Так я проходил персонажем из фильма Бертрана Блие «Слишком красивая для тебя» почти полгода. Компания собиралась часто, мы с Кариной виделись почти каждую неделю. Она продолжала стрелять в меня своими взглядами типа «земля-земля», а когда случайно промахивалась, за моей спиной замертво падали одно-два мужских тела. Правда, через какое-то время Карина стала появляться на людях в сопровождении высокого адского брюнета, срисованного с той же подарочной открытки, что и она сама. В определенный момент даже я при виде его вопиющей красоты заколебался, но «таких страшных геев не бывает», мы помним.
При этом своим многочисленным подружкам Карина признавалась (а они потом мне), что с брюнетом у нее ничего нет, как бы тот ни ходил вокруг нее колесом, ведь брюнет обычный, а он (я) такой красавчик. Многочисленные подружки давились тем, что в тот момент ели или пили, визжа: «Это он-то красавчик?!» Эти свои диалоги с повизгиваниями подружки потом с плохо скрываемым удовольствием передавали мне, настойчиво требуя от меня согласиться с тезисом, какой же я урод.

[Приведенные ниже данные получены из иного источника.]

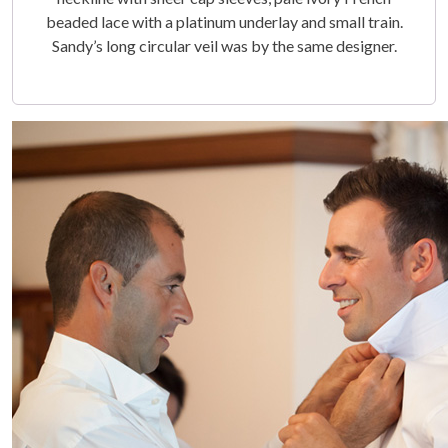
beaded lace with a platinum underlay and small train.
Sandy’s long circular veil was by the same designer.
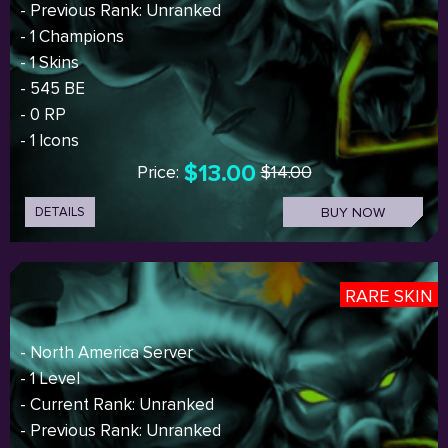
- Previous Rank: Unranked
- 1 Champions
- 1 Skins
- 545 BE
- 0 RP
- 1 Icons
$13.00
Price:
$14.00
DETAILS
BUY NOW
RARE SKIN
- North America Server
- 1 Level
- Current Rank: Unranked
- Previous Rank: Unranked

Даже если меня однажды пригласят на передачу к Малахову на детектор лжи и возьмут у меня пробы ДНК (зачем не знаю, они там у всех берут), то и в этом случае я не смогу объяснить, почему тогда отказал Карине. Страх до смерти влюбиться в «такую», неуверенность в себе, уверенность в себе, природный идиотизм – можно только гадать.
Как-то раз на одной из наших тусовок ко мне подошел парнишка из компании. Мы с ним мало общались, я лишь знал про него, что он работает переводчиком. Парнишка начал путано бормотать про то, что я оказался в уникальной ситуации, которая выпадает человеку раз в жизни, когда кошка дважды дергает лапой, зацветает папоротник, сурок выползает из норки, а Венера сходится с Марсом в параде планет. Я ничего не понял и еще удивился, как это такой косноязычный человек устроился переводчиком.
Скоро компания самопроизвольно рассосалась, растворилась в тумане событий. Мы с Кариной больше не виделись, а еще через некоторое время я узнал, что она обрюнетилась. Те же самые повизгивающие подружки потом услужливо показывали мне их свадебные фотографии: Карина выглядела на них счастливой и настолько красивой, что у меня засосало под ложечкой. Правда, теперь все это мое столовое серебро уже могло спокойно оставаться при мне, больше никому не нужное.
Прошло много лет, но до сих пор по ночам я иногда слышу, как там, на верхотуре, беседуют Венера с Марсом.
– Давай, что ли, опять сойдемся? – спрашивает Марс.
– Тю. Ради кого? Ради этого придурка? Так он все равно не оценит, – отвечает Венера.
И Венера с Марсом раскланиваются и чинно расходятся по своим орбитам.